Business associate arrangements are also plagued by a lack of effective enforcement. Entities with only “indirect” HIPAA duties are subject only to contract claims brought by the covered entity, and they are not subject to enforcement actions by HHS or DOJ. Moreover, it is arguable that the HHS policy of conciliation rather than enforcement in response to HIPAA Privacy Rule complaints filed with OCR fails to encourage covered entities to closely monitor the privacy practices of their business associates.

Although the lack of coverage of business associates is a significant problem under the HIPAA Privacy Rule, it is not the only shortcoming.

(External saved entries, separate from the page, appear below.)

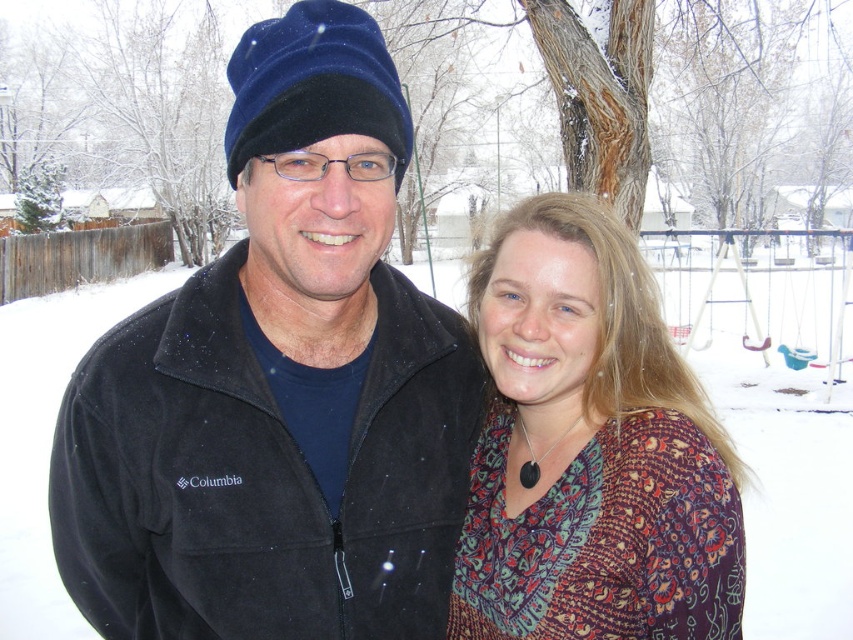 Question: Can you confirm if brown bark tree at upper center is positioned below patterned fabric blouse at center?

Choices:
 (A) yes
 (B) no

Answer: (B)

Question: Does suede jacket at center have a smaller size compared to brown bark tree at upper center?

Choices:
 (A) yes
 (B) no

Answer: (A)

Question: Which point is closer to the camera?

Choices:
 (A) white fluffy snow at center
 (B) patterned fabric blouse at center
 (C) brown bark tree at upper center

Answer: (B)

Question: Does brown bark tree at upper center appear over white fluffy snow at center?

Choices:
 (A) yes
 (B) no

Answer: (A)

Question: Which point is closer to the camera?

Choices:
 (A) suede jacket at center
 (B) patterned fabric blouse at center

Answer: (A)

Question: Based on their relative distances, which object is nearer to the white fluffy snow at center?

Choices:
 (A) brown bark tree at upper center
 (B) patterned fabric blouse at center

Answer: (B) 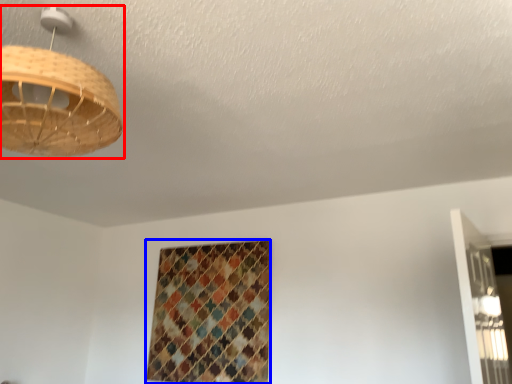 Question: Which object is further to the camera taking this photo, lamp (highlighted by a red box) or pattern (highlighted by a blue box)?

Choices:
 (A) lamp
 (B) pattern

Answer: (B) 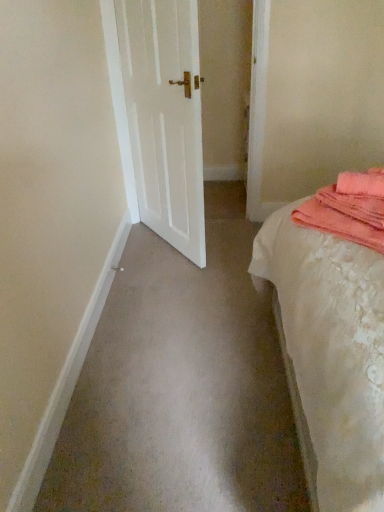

In contemplating the effect of the Privacy Rule on the post-NHIN world of electronic health information exchange, the five following shortcomings also deserve mention: (1) under HIPAA, individuals are entitled only to receive an NPP, they are not given an opportunity to opt-in or opt-out of a network, a key requirement for such an expanded aggregation of their health information; (2) under HIPAA, patients have no ability to segregate sensitive elements of their health records, such as by having separate restrictions on disclosure of substance abuse, mental health, reproductive health, or other information; (3) under HIPAA, there are no provisions for establishing contextual access criteria or role-based access criteria to restrict the scope of disclosures; (4) under HIPAA, there are loose standards for the disclosure of PHI to law enforcement and other third party requestors that are even more problemmatic in the context of disclosing an individual’s complete, cradle-to-grave health records; and (5) under HIPAA, there is inadequate enforcement, research, oversight, outreach, and education.

The NHIN will facilitate the development of interoperable networks of EHRs. In turn, these networks will enable the disclosure of significantly greater quantities of longitudinal and comprehensive health information. The greater volume of health information subject to disclosure increases the likelihood that individual health records will contain sensitive material. Consequently, it is extremely important to develop and impliment strict privacy and security rules for the NHIN. (Although it is beyond the scope of this comment, privacy- and security-enhancing provisions also need to be incorporated into the architecture and infrastructure of the NHIN.) Without these protections, both in the letter of the law and in the aggressive enforcement of the law, members of the public will lack the trust to participate with confidence in the NHIN.

In a real sense, the shortcomings of the HIPAA Privacy Rule will be magnified with the establishment of the NHIN. The foremost shortcoming of HIPAA is its limited applicability. If Congress fails to address this fundamental issue, all of the other needed revisions of the Privacy Rule will be largely irrelevant. Comprehensive health information exchange demands comprehensive privacy and security protection.